Lots of people travel to the coast this weekend for vacation, so Santiago was completely dead. Pablo and I stayed and our family had a BBQ every day starting on Friday and including Monday with a different crowd of guests each day. I’ve never seen so much meat consumed in my life. I swear Pablo must have eaten at least 6 pounds of beef on Friday. We also had empanadas and mote con huesillos, which is a peach nectar drink with barley on the bottom and rehydrated dehydrated peaches floating around. It’s good. Everyone had to stock up on Thursday or Friday because all the supermarkets closed from Saturday to Monday, literally ALL of them. Give that, I was really impressed by the amount of meat and food that kept flowing out of the kitchen over the weekend, since everything had to be planned ahead of time, and if something ran out, there was no way to restock.
Anyways, I’m just going to share some events from the weekend in an unorganized pointless manner.
Thursday, Christian (the son of the girlfriend of Pablo’s dad) had his birthday so there were balloons around the yard on Friday and Pablo thought it would be fun to pop some in front of our dogs, which scared the heck out of Chica (our German Sheppard) and she ran to her bed for the rest of the night. There were also some fireworks on Friday night which freaked her out even more. When Pablo and I left on Saturday morning, she was trying to get though the gate when we were leaving, which she usually doesn’t do. When we came back, a hole had been dug under the gate and the ivy around the fence was torn down and Chica was gone. The hole wasn’t that big and it looked impossible that she could squeeze though it.
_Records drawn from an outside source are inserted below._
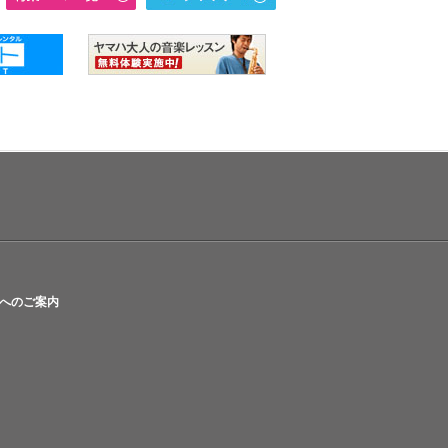
へのご案内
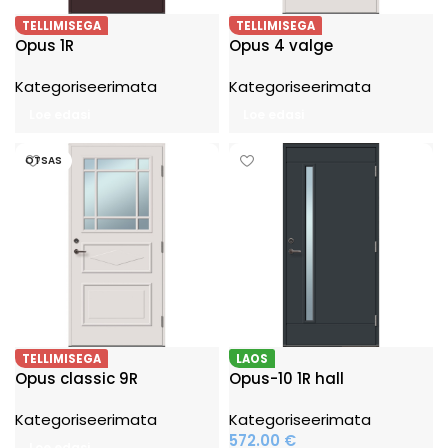
TELLIMISEGA
TELLIMISEGA
Opus 1R
Opus 4 valge
Kategoriseerimata
Kategoriseerimata
Loe edasi
Loe edasi
OTSAS
TELLIMISEGA
LAOS
Opus classic 9R
Opus-10 1R hall
Kategoriseerimata
Kategoriseerimata
572.00
€
Loe edasi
Thankfully we had put name tags with Pablo’s number on both dogs’ collars 2 days before. Pablo had left his phone the whole time we were gone (only about 2 hours), so we grabbed it before heading out on our bikes. He realized he had missed like 40 calls. We called back the number and someone had her about a mile and a half away, so we went to get her. We brought her back and she saw a balloon and freaked out, so we made sure all the balloons were gone and tried to calm her down. We went into the house for about an hour and came back out to see that she was gone again, but there was no hole.
She somehow managed to squeeze though the vertical bars of the fence. So we took off with the bikes again but didn’t find her around and when we got back, we got a call that someone had her about a mile away. I swear she must have just escaped and ran as fast as she could in one direction. Anyways, identity tags in Chile actually work! So how come there are tons of signs posted around of missing dogs?! I think average Chileans lack common pet sense. This also includes feeling bad for fixed dogs, especially neutered male dogs, and thinking it shouldn’t be done to them. Chica didn’t escape again.
Next big event: Parque O’Higgins. This is basically a county fair gone bad. It involves tons and tons of people going around eating Chile’s typical foods (and churros!), drinking, and dancing. Things that stood out to me were:
Thousands of kites: Before even exiting the metro station, I could see trees covered in crashed paper kites. When we got to the park, the huge open grassy space (like 7 football fields big) was covered in kids flying their kites. There was literally almost no space for another kite. The best part was that there is a rule: if you kite’s line gets cut, and your kite flies free, anyone who can catch it first, gets to keep it. A free kite sounds worth the chase to me. So there were crowds of kids chasing stray kites like mad with branches connected to other branches to make long sticks that could reach the sting before it hit the ground. Pablo and I watched in amusement for a good 40 minutes.
Duck on a leash with traditional outfit: Unfortunately, I wasn’t prepared and didn’t have my camera to document all of these amazing sites. But, yes, it was a white duck with a traditional pancho like thing on a leash.
Stray dog passed out surround by meat: There was half of a sausage and a piece of steak next to this dog in the midst of all the crowds, but I’m assuming the dog had gotten so many left-overs that it was full to busting and was just passed out sleeping. Never have a I seen a stray dog sleeping when meat is right next to it.
Alcohol as the prize for carnival games: I saw like 6 kids paying to play the game where you throw beanbags at the pyramid of tin cans. Displayed on the ground in front of the pyramids as prize: bottles of rum. I’m assuming nobody won this game because it wasn’t cheap rum and it definitely wasn’t the super cheap, made-in-China, stuffed animals that you can win at fairs in the US. I did a double take, and looked around for other prizes, but rum was the only option. I asked Pablo if, in fact, they give alcohol as a prize for kid’s games and he said “Yeah, that’s Chile for ya”
I’m glad I went because I actually SAW culture and from my experience, Chile doesn’t have a very blatant, exotic, in-your-face cultural difference from the U.S. (I mostly notice culture as a way of life/social interaction type difference). But, what I described above definitely reminded me that I was in South American country.
That concludes a quick summary of my dieciocho.
A note on grammar: I start sentences with “And” and “But” because I like the way it sounds. And, this source says it’s okay.